Team: Duke Blue Devils
W-L: 6-7 (3-5)
Postseason: 48-34 Belk Bowl loss to Cincinnati
Top Offensive Performer: Conner Vernon, WR
Top Defensive Performer: Ross Cockrell, CB
It almost feels like two separate seasons for Duke. First there was the 6-2 start, culminating in their exciting last-minute victory over archrival North Carolina that gave the Blue Devils their first six-win season since 1994. And then there was the rest; an 0-5 finish that saw them outscored by a combined score of 246-130. So while we’ll certainly commend Duke for ending an 18-year postseason drought, it’s also difficult to look upon 2012 as a complete success in hindsight, considering how disappointing the end was. But when looking at the successful part of the equation, you don’t have to look past the offense.
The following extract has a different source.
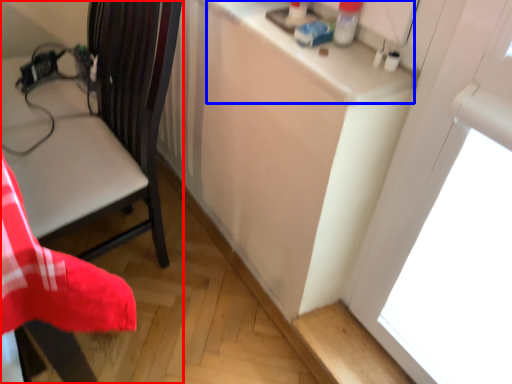 Question: Which of the following is the farthest to the observer, chair (highlighted by a red box) or counter top (highlighted by a blue box)?

Choices:
 (A) chair
 (B) counter top

Answer: (B)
Under David Cutcliffe, Duke’s program has mostly grown gradually as a result of their passing offense and the star tandem of QB Sean Renfree and WR Conner Vernon. However, in 2012, that improvement was sped up immensely, as the team scored 31.5 points per game (versus just 22.4 last season). The Blue Devils scored 35 points or more five different times, and most importantly, possessed one of the country’s best passing attacks. Whether it was Renfree or backup (and 2013 starter) Anthony Boone, Duke’s quarterbacks averaged over 280 yards per game through the air (good for 31st in the country). And while the passers were/are certainly a big part of that, there’s also plenty of credit due to the team’s expert wide receivers. Vernon and Jamison Crowder were outstanding this season, even by their elevated standards. Combined, they had 161 catches, 2,148 yards and 16 touchdowns — all among the most impressive figures in the country for a receiving duo. The running game, while underwhelming overall (ranked 100th in the FBS), also showed marked improvement over 2011 (115th), and was a big part of many of the team’s big victories this time around.
Where Duke ultimately came unraveled this season was on the defensive side of the ball. After a strong start, even standout corner Ross Cockrell was a liability as the team allowed each of its last five opponents to score 42 points ore more. Going back further, each of Duke’s final seven opponents scored at least 30 against them. And even worse, on the season, the Blue Devils were 110th in scoring D and 109th in total defense. As much as the “resurgence” story revolved around an improved defense, I just never saw it (and opposing offenses never did either). From the one instance I witnessed Duke’s defense in person — against a Stanford team then led by Josh Nunes — I saw a team that could not effectively rush the passer, and was easily burned by quicker and more physical receivers. So if you’re in search of the reason behind Duke’s second-half struggles, look no further than the D. Regardless of how effective your offense is, it’s difficult to win games when your defense can’t stop anyone. This team’s defense let its final five opponents all score well above their respective season averages, and predictably lost all of those games.
Looking toward the future, Cutcliffe seems committed to the program, but next year will sort of be like starting over. Vernon and Renfree were four-year projects who ended up leaving the university as some of the better players Duke’s ever had (and Vernon may be the best they’ve ever had, period). Next year, it’ll be up to Boone and Crowder to carry the torch. But in order for this program to consistently get to that six-win plateau, it’ll take a constant churn of quality recruits (like those mentioned). And now that they’ve broken the streak of futility, six wins should no longer be enough. Cutcliffe’s success has been measured by last season thus far. Now that bar has to be set much higher.